Cette fois-ci, nous marchons dix bonnes minutes vers le quartier le plus bas de la ville. Mortimer s’arrête devant une maison avec un jardin. Enfin, si l’état de délabrement de la bâtisse et du jardin mérite ce nom. Des herbes folles ont remplacé la pelouse, une balançoire ne tenant plus que par un côté en son centre, une cabane en bois pour enfants à moitié en ruine. La peinture des boiseries des volets se craquelle. Des dizaines de canettes en verre de bière jonchent le terrain.
— Nous voici devant Monsieur Morel, tu le connais peut-être ?
— Oh que oui. Tout le monde le connaît. Il est mauvais comme une teigne, surtout quand il est complètement ivre, ce qui est le cas quasiment tout le temps.
— Il souffre, Maxime.
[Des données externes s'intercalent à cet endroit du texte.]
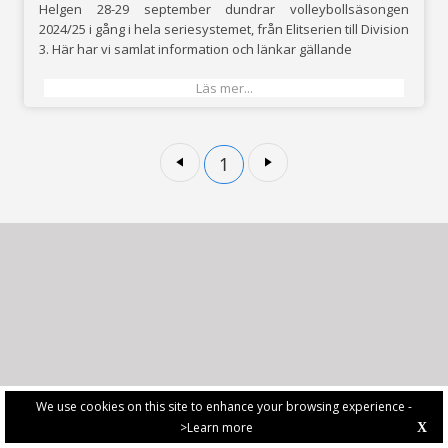
Helgen 28-29 september dundrar volleybollsäsongen
2024/25 i gång i hela seriesystemet, från Elitserien till Division
3. Här har vi samlat information och länkar gällande
Läs mer...
1
We use cookies on this site to enhance your browsing experience -
>Learn more
X
PRIVACY POLICY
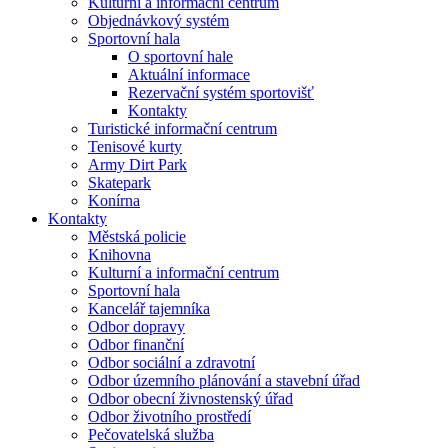
Kulturní a informační centrum
Objednávkový systém
Sportovní hala
O sportovní hale
Aktuální informace
Rezervační systém sportovišť
Kontakty
Turistické informační centrum
Tenisové kurty
Army Dirt Park
Skatepark
Konírna
Kontakty
Městská policie
Knihovna
Kulturní a informační centrum
Sportovní hala
Kancelář tajemníka
Odbor dopravy
Odbor finanční
Odbor sociální a zdravotní
Odbor územního plánování a stavební úřad
Odbor obecní živnostenský úřad
Odbor životního prostředí
Pečovatelská služba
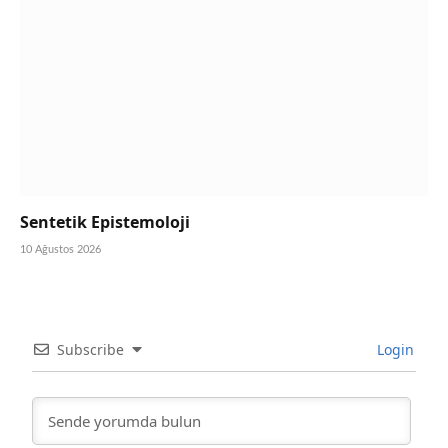
Sentetik Epistemoloji
10 Ağustos 2026
Subscribe
Login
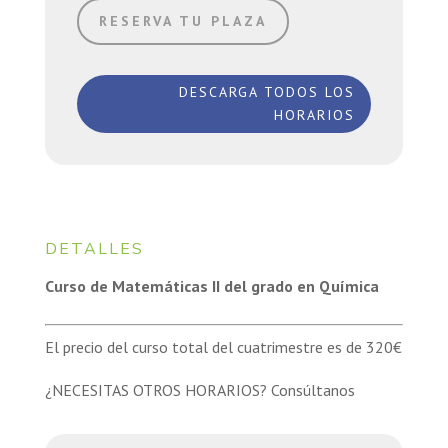
RESERVA TU PLAZA
DESCARGA TODOS LOS
HORARIOS
DETALLES
Curso de Matemáticas II del grado en Química
El precio del curso total del cuatrimestre es de 320€
¿NECESITAS OTROS HORARIOS? Consúltanos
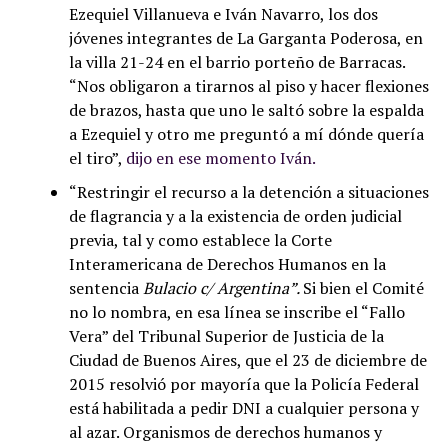
Ezequiel Villanueva e Iván Navarro, los dos
jóvenes integrantes de La Garganta Poderosa, en
la villa 21-24 en el barrio porteño de Barracas.
“Nos obligaron a tirarnos al piso y hacer flexiones
de brazos, hasta que uno le saltó sobre la espalda
a Ezequiel y otro me preguntó a mí dónde quería
el tiro”,
dijo en ese momento Iván.
“Restringir el recurso a la detención a situaciones
de flagrancia y a la existencia de orden judicial
previa, tal y como establece la Corte
Interamericana de Derechos Humanos en la
sentencia
Bulacio c/ Argentina”.
Si bien el Comité
no lo nombra, en esa línea se inscribe el “Fallo
Vera” del Tribunal Superior de Justicia de la
Ciudad de Buenos Aires, que el 23 de diciembre de
2015 resolvió por mayoría que la Policía Federal
está habilitada a pedir DNI a cualquier persona y
al azar. Organismos de derechos humanos y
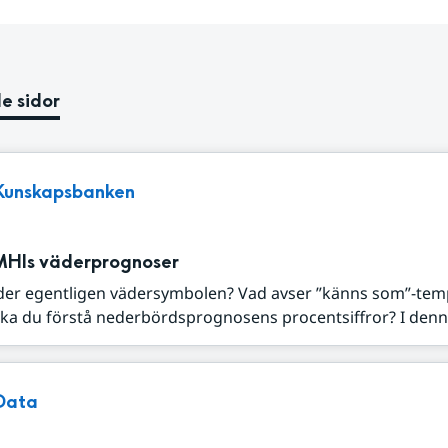
e sidor
Kunskapsbanken
MHIs väderprognoser
der egentligen vädersymbolen? Vad avser ”känns som”-tem
ka du förstå nederbördsprognosens procentsiffror? I denna
Data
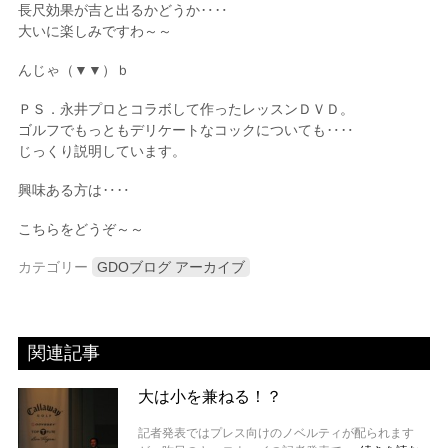
長尺効果が吉と出るかどうか‥‥
大いに楽しみですわ～～
んじゃ（▼▼）ｂ
ＰＳ．永井プロとコラボして作ったレッスンＤＶＤ。
ゴルフでもっともデリケートなコックについても‥‥
じっくり説明しています。
興味ある方は‥‥
こちらをどうぞ～～
カテゴリー
GDOブログ アーカイブ
関連記事
大は小を兼ねる！？
記者発表ではプレス向けのノベルティが配られます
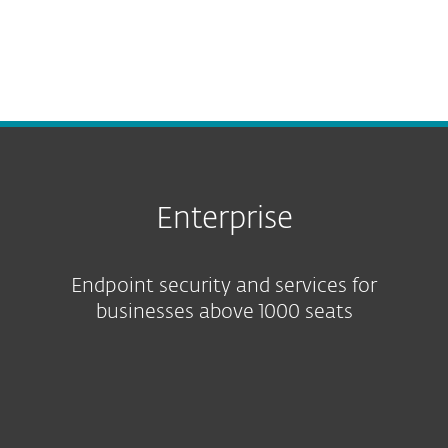
Platform capabilities
Enterprise
Endpoint security and services for
businesses above 1000 seats
Featured solution
Protection tiers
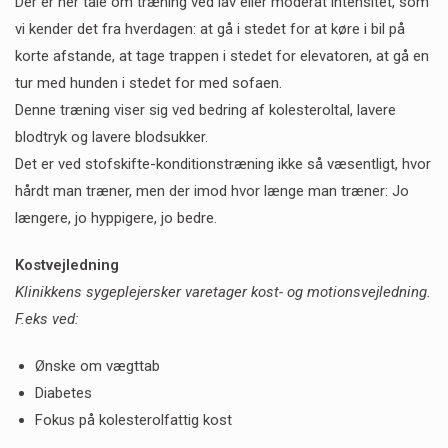
Der er her tale om træning ved lav eller moderat intensitet, som
vi kender det fra hverdagen: at gå i stedet for at køre i bil på
korte afstande, at tage trappen i stedet for elevatoren, at gå en
tur med hunden i stedet for med sofaen.
Denne træning viser sig ved bedring af kolesteroltal, lavere
blodtryk og lavere blodsukker.
Det er ved stofskifte-konditionstræning ikke så væsentligt, hvor
hårdt man træner, men der imod hvor længe man træner: Jo
længere, jo hyppigere, jo bedre.
Kostvejledning
Klinikkens sygeplejersker varetager kost- og motionsvejledning.
F.eks ved:
Ønske om vægttab
Diabetes
Fokus på kolesterolfattig kost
Ne sois pas si prompt à juger les autres, me répond-il, indulgent. Il boit pour oublier.
Il a raison. Ne suis-je pas là, avec Mortimer pour fuir, oublier ?
Je me tourne vers Mortimer qui fixe la fenêtre allumée de ce qui doit être la cuisine. C’est étrange, il émane de lui un sentiment de compassion et de soulagement.
— Avec cela, il oubliera vite, dit-il, une bouteille de whisky dans sa main tendue.
La bouteille s’estompe. Après un moment de silence, il ajoute :
— Ma tournée est finie pour ce soir, je te raccompagne, Maxime, si tu es d’accord.
Nous reprenons notre route, sans parler. Nous marchons vers l’escalier menant au parc et montons ses deux cents marches. Nous voici de retour au banc, à notre banc.
— C’est ici que je te laisse, Maxime.
Je lui serre la main et, dans la pénombre posée contre un arbre, quelque chose attire mon regard.
— Mortimer, tu l’as oublié, dis-je en le pointant du doigt.